The NSW Nurses and Midwives’ Association (NSWNMA) has slammed Bupa Care Services for failing to negotiate in good faith market competitive pay and conditions for its aged care nurses.
For several months, the NSWNMA has attempted to broker a new three-year enterprise agreement with Bupa Care Services on behalf of its members to no avail.
In October Bupa cancelled two scheduled meetings and called for a pause in negotiations.
NSWNMA members are calling on Bupa to end the delays and make an offer on comparable pay and conditions.
General Secretary of the NSWNMA, Brett Holmes, said the state’s third largest aged care provider had dragged its feet during negotiations.
“We are seeking a commitment on minimum staffing levels and remuneration that brings Bupa wages in line with those paid across aged care,” Mr Holmes said.
“Our members are stressed and burning out because Bupa wants to cap the amount it spends on wages and conditions, while it continues to reap millions of dollars in annual profits.”
The NSWNMA has established a Facebook page for Bupa nurses, which lists Bupa aged care homes that have been short staffed in the preceding days. Between eight and 17 Bupa sites can be named in one post.
According to a NSWNMA survey of Bupa nurses, 65 per cent of respondents said they were unable to provide quality care most days due to staff shortages. A further 61 per cent said they struggled to complete their daily tasks as a result of poor staffing.
Bupa Care Services is one of the only aged care providers in NSW without a process to address understaffing, workload problems or staff absences in its Enterprise Agreement.

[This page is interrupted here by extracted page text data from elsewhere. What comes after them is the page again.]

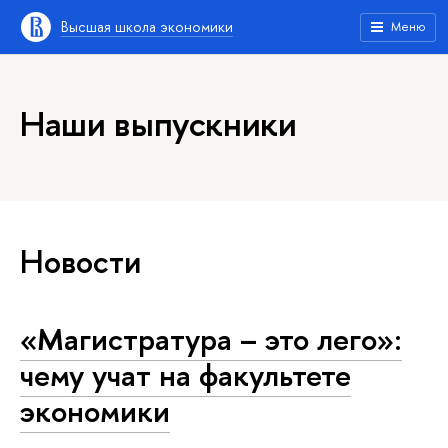
Высшая школа экономики
Меню
Наши выпускники
Новости
«Магистратура – это лего»:
чему учат на факультете
экономики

“Nursing wages are significantly behind other aged care providers and their public counterparts. Registered Nurses (RNs) and Assistants in Nursing (AiNs) are paid less, and unlike many other aged care facilities, AiNs have the added responsibility of administering medications without receiving any additional pay for those duties,” Mr Holmes said.
“As a profitable industry leader, it’s unacceptable that Bupa’s aged care wages and conditions are sub-standard.”
With 29 aged care facilities and over 2,700 residential places throughout NSW, Mr Holmes said it was paramount Bupa Care Services resumed negotiations with the NSWNMA and allowed nursing staff the ability to provide the highest quality care to residents.